▸ DIRECTIONS
Among the entries below, only the lines from the one with "budget to $300 million., according to Sussex" through the one with "Late yesterday California" are wanted, reproduced exactly. Pictures are not wanted.

[Opening DATA EXTRACTS section]

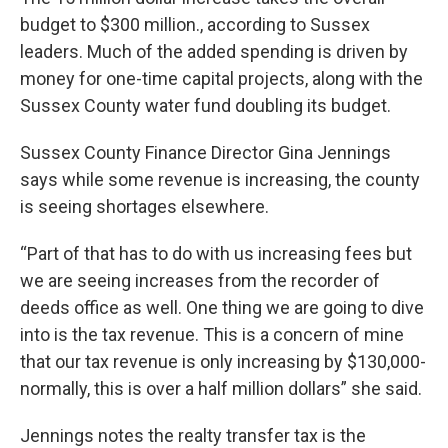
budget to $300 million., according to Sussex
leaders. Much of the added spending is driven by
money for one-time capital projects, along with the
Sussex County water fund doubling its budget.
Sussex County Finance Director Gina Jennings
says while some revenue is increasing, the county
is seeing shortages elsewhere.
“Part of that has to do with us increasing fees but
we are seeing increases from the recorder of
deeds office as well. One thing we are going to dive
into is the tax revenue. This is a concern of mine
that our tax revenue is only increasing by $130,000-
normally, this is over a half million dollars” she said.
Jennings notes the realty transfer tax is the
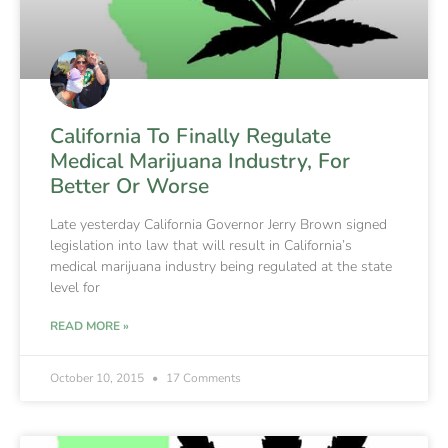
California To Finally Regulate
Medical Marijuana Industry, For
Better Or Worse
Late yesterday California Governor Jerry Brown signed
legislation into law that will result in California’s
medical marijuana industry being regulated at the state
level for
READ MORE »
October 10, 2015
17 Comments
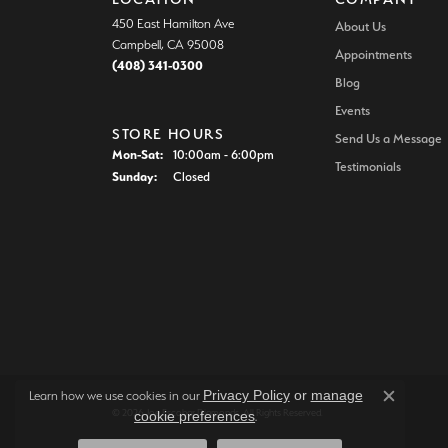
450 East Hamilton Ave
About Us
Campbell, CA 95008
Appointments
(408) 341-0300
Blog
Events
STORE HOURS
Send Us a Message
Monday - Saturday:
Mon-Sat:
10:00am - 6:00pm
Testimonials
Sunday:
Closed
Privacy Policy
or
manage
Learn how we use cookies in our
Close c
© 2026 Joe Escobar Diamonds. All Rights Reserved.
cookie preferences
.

[Closing DATA EXTRACTS section]
[Opening DATA EXTRACTS section]

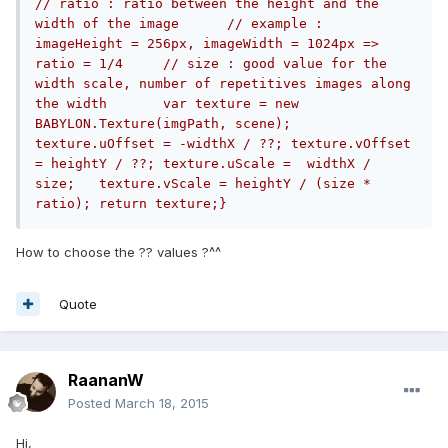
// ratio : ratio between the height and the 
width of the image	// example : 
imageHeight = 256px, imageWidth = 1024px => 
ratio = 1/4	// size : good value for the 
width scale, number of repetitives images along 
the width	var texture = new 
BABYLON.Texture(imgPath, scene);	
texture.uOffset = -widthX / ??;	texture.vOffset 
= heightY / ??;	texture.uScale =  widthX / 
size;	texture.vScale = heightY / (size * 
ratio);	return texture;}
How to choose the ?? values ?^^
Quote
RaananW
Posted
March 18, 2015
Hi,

[Closing DATA EXTRACTS section]

▸ WORKED SOLUTION
budget to $300 million., according to Sussex
leaders. Much of the added spending is driven by
money for one-time capital projects, along with the
Sussex County water fund doubling its budget.
Sussex County Finance Director Gina Jennings
says while some revenue is increasing, the county
is seeing shortages elsewhere.
“Part of that has to do with us increasing fees but
we are seeing increases from the recorder of
deeds office as well. One thing we are going to dive
into is the tax revenue. This is a concern of mine
that our tax revenue is only increasing by $130,000-
normally, this is over a half million dollars” she said.
Jennings notes the realty transfer tax is the
California To Finally Regulate
Medical Marijuana Industry, For
Better Or Worse
Late yesterday California Governor Jerry Brown signed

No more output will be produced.